Why doesn’t Netflix crash? . . . Data Processing in Motion
It’s that time! Our favourite web series has just been released on a streaming platform. Millions of users are waiting for it. Everyone starts streaming the moment it is available. But the platform can’t handle the millions of requests and crashes. The same doesn’t happen with Netflix – does it? Why doesn’t Netflix crash?
In 2018 Netflix managed 1.2 trillion records in a day, equal to 7 petabytes. A platform like Netflix can drive such traffic with no hiccups, thanks to its well-matured IT team, who designed and implemented metadata streaming using Kafka that handles millions of records per second.
Kafka is horizontally scalable and can be scaled to hundreds of clusters; a well-tuned Kafka can handle trillions of data records. This data is almost equivalent to multi Petabytes.
What is Kafka, and why is it so popular?
Kafka is a distributed event store and stream-processing platform. It is an open-source system maintained under the Apache Software Foundation and provides a unified, high-throughput, low-latency platform for the real-time handling of data feeds.

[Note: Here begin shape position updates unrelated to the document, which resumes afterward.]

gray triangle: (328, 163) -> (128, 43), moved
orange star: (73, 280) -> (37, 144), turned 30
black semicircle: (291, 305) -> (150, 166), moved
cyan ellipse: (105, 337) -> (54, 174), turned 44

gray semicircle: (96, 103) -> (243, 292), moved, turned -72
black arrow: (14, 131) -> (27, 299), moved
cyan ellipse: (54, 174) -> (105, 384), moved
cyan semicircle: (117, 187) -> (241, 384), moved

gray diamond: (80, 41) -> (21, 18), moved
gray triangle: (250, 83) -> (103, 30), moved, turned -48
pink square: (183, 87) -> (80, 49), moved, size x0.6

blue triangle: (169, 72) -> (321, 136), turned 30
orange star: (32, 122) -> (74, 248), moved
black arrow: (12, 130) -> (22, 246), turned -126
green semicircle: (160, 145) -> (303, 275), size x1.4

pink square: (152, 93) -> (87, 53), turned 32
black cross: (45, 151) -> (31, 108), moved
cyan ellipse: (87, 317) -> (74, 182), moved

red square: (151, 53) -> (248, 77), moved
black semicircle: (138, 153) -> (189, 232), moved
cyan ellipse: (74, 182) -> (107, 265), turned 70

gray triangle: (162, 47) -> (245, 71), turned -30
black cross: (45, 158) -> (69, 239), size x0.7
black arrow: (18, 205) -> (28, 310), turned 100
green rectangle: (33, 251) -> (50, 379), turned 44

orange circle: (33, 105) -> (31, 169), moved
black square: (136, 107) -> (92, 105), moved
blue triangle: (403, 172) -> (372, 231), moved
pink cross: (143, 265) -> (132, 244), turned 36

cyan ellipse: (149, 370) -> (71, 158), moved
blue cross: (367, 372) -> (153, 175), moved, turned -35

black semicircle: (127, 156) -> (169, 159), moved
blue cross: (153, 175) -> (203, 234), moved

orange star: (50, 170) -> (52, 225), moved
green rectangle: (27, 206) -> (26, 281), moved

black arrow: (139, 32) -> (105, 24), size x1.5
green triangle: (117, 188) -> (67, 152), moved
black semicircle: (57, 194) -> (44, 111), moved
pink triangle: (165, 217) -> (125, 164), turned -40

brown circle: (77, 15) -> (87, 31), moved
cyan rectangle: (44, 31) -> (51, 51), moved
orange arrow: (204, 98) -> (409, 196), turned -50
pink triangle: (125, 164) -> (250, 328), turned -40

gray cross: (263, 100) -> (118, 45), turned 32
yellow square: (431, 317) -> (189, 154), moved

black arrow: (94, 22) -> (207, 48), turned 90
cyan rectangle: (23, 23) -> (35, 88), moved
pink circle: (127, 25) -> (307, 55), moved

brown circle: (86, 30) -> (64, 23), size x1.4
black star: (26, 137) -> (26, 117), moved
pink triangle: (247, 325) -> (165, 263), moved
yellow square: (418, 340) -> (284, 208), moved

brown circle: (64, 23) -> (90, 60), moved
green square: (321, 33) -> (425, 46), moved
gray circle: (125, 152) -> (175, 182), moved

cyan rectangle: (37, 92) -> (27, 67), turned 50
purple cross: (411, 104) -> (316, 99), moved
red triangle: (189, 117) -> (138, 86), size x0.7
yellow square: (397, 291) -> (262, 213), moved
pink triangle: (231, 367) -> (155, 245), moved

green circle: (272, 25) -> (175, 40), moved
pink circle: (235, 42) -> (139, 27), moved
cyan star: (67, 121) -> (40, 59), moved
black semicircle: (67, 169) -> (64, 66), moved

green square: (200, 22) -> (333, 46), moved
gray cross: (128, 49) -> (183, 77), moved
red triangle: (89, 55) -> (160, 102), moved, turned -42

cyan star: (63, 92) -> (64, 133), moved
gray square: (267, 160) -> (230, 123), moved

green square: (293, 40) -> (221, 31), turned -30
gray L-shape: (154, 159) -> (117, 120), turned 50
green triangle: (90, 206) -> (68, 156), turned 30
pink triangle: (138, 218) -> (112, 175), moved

Kafka can connect to external systems to import-export data via Kafka connect. It works on the mechanism of Publish and Subscribes, based on the commit log. It allows users to subscribe and publish data to various systems or real-time applications.
Kafka delivers messages at network limited throughput using a cluster of machines with latencies as low as 2ms. It is highly scalable up to a thousand brokers, trillions of messages per day, petabytes of data, and hundreds of thousands of partitions.

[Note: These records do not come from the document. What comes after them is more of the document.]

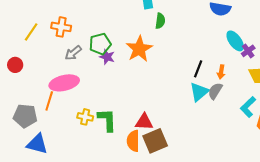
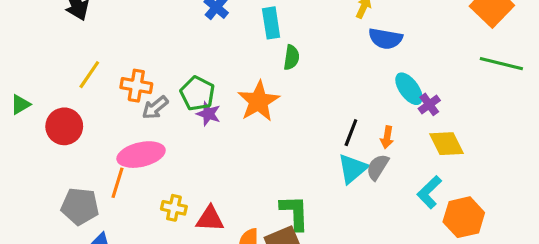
orange cross: (61, 27) -> (136, 86), moved
green pentagon: (100, 44) -> (197, 93), turned -30
red circle: (15, 65) -> (64, 126), size x1.5
green L-shape: (107, 120) -> (295, 213), moved
red triangle: (144, 122) -> (210, 219), moved

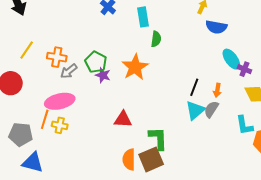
purple cross: (429, 104) -> (244, 69), turned -32
cyan L-shape: (429, 192) -> (244, 125), turned -55
yellow cross: (174, 208) -> (60, 125), moved
red triangle: (210, 219) -> (123, 119), moved

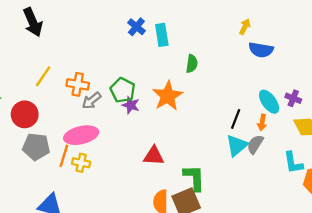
cyan rectangle: (143, 17) -> (162, 35), moved
cyan ellipse: (231, 59) -> (269, 102), moved
gray pentagon: (21, 134) -> (36, 147), moved

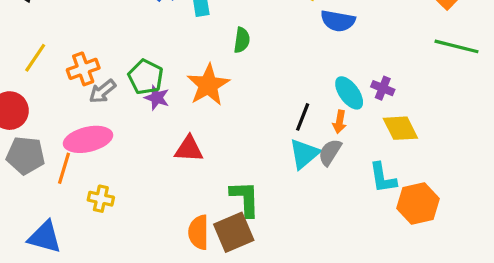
orange cross: (78, 84) -> (83, 69), turned -30
red triangle: (154, 156) -> (189, 149), moved
yellow cross: (81, 163) -> (101, 199), moved

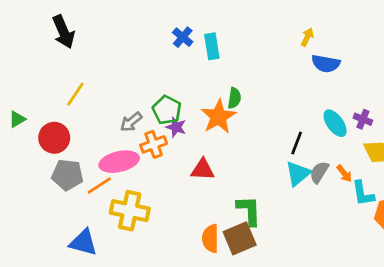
green semicircle: (242, 40) -> (234, 98), moved
orange cross: (83, 69) -> (154, 144), moved
orange arrow: (339, 122) -> (344, 174), moved, turned -48
orange line: (64, 168) -> (99, 185), turned 40
yellow cross: (101, 199) -> (130, 211), size x1.8

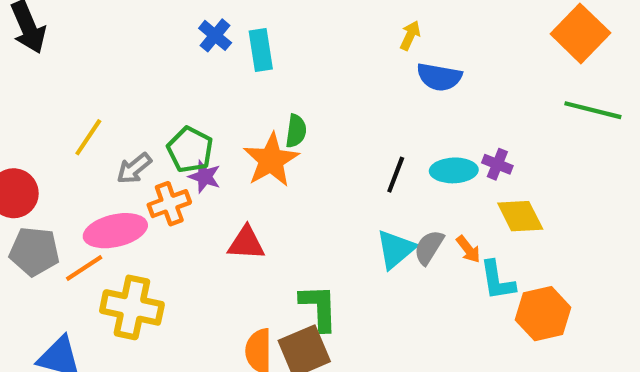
yellow line: (75, 94) -> (88, 137), moved
cyan ellipse: (335, 123) -> (454, 170), turned -56
black line: (297, 143) -> (396, 175), moved

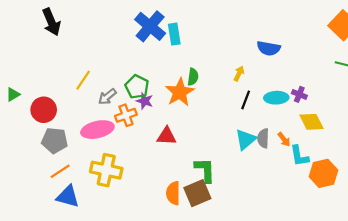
blue cross: (215, 35) -> (150, 26), size x1.8
yellow arrow: (410, 35) -> (239, 74), moved
gray semicircle: (429, 247) -> (263, 138), turned -30
orange line: (84, 268) -> (60, 171), moved

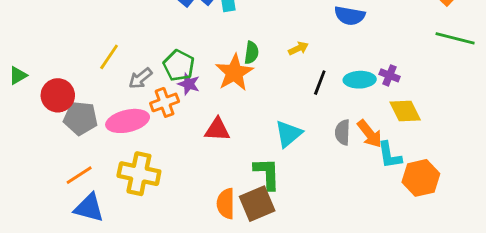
yellow arrow: (239, 74) -> (298, 48), moved, turned 40
cyan triangle: (246, 139) -> (288, 134), moved
orange arrow: (284, 139) -> (370, 134), size x1.5
gray pentagon: (55, 140) -> (81, 118), moved

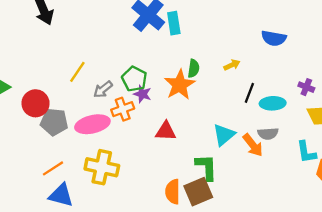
cyan ellipse: (360, 80) -> (273, 103), moved
gray semicircle: (343, 132) -> (268, 134), turned -96
orange arrow: (370, 134) -> (253, 145), moved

A few organisations using Kafka are Netflix, LinkedIn and Uber.
Background
Kafka was originally developed at LinkedIn and subsequently open-sourced in early 2011. Jay Kreps, Neha Narkhede and Jun Rao helped co-create Kafka through the Apache Incubator program, with its graduation from the program occurring on 23 October 2012.
Jay Kreps named the software after the author Franz Kafka because it is “a system optimised for writing”, and he liked Kafka’s work.
Third Generation Kafka
In addition to Apache Kafka, a fully managed Kafka platform is provided from Confluent. This means we now have three generations of Kafka;
- The first generation is open-source Apache Kafka, launched in 2010.

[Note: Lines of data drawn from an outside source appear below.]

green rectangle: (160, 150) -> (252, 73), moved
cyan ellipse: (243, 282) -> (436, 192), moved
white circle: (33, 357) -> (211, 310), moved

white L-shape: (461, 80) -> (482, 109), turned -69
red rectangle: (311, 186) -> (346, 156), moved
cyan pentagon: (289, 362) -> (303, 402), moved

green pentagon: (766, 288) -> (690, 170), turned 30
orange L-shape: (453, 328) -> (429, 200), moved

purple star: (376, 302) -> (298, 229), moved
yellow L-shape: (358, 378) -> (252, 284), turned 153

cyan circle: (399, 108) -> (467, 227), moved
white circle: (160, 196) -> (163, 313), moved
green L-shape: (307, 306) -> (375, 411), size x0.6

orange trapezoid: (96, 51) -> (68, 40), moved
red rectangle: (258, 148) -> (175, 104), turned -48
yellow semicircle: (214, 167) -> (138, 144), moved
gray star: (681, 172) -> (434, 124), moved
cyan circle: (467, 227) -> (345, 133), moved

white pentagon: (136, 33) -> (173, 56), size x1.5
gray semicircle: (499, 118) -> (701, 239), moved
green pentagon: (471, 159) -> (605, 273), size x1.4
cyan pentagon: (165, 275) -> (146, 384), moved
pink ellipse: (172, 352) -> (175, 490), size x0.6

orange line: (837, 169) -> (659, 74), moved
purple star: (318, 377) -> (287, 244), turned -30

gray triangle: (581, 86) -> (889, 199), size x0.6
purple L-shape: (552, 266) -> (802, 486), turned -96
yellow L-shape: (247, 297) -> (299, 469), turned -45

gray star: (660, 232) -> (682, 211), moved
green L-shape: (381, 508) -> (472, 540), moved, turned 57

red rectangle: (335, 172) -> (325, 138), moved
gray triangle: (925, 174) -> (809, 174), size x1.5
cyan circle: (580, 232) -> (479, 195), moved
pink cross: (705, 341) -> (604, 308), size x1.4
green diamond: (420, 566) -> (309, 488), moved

- The same team formed Confluent Kafka in 2014, a fully managed Kafka platform.
- Later Confluent team came up with an on-cloud solution that is a fully managed Kafka and infra services where the customer can relieve themselves of mundane operational work and focus on delivering business values. Confluent expands the benefits of Kafka with enterprise-grade features while removing the burden of Kafka management or monitoring.
Today, over 80% of the Fortune 100 are powered by data streaming technology – and the majority of those leverage Confluent.
By integrating historical and real-time data into a single, central source of truth, Confluent makes it easy to:
- Build an entirely new category of modern, event-driven applications
- Gain a universal data pipeline
- Unlock powerful new use cases with full scalability, performance, and reliability.
Swamped with data
In today’s world, we are generating tons of data. Everything generates data, from a bank transaction, recording the steps in a fitness band, running a server, and booking a taxi service.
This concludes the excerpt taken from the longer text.